#### [Your task]
May I have the lines from the one containing "town. A total" to the end of the entries, returned exactly and with nothing else?

───── Data to use ─────

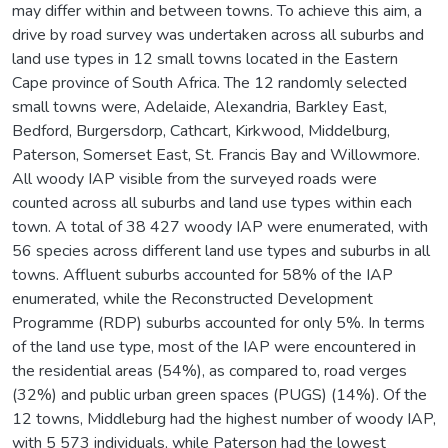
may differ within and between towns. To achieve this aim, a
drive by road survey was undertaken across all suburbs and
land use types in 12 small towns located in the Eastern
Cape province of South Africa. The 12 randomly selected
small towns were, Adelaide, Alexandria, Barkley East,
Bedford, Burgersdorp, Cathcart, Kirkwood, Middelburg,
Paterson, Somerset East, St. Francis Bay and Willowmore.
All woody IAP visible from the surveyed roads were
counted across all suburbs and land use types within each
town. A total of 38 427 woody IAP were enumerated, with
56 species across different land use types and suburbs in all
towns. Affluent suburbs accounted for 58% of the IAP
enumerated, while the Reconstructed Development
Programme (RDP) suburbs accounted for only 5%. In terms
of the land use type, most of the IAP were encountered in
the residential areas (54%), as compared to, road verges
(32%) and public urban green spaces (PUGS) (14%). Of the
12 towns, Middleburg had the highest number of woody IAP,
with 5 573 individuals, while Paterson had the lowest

─────

#### [Task answer]
town. A total of 38 427 woody IAP were enumerated, with
56 species across different land use types and suburbs in all
towns. Affluent suburbs accounted for 58% of the IAP
enumerated, while the Reconstructed Development
Programme (RDP) suburbs accounted for only 5%. In terms
of the land use type, most of the IAP were encountered in
the residential areas (54%), as compared to, road verges
(32%) and public urban green spaces (PUGS) (14%). Of the
12 towns, Middleburg had the highest number of woody IAP,
with 5 573 individuals, while Paterson had the lowest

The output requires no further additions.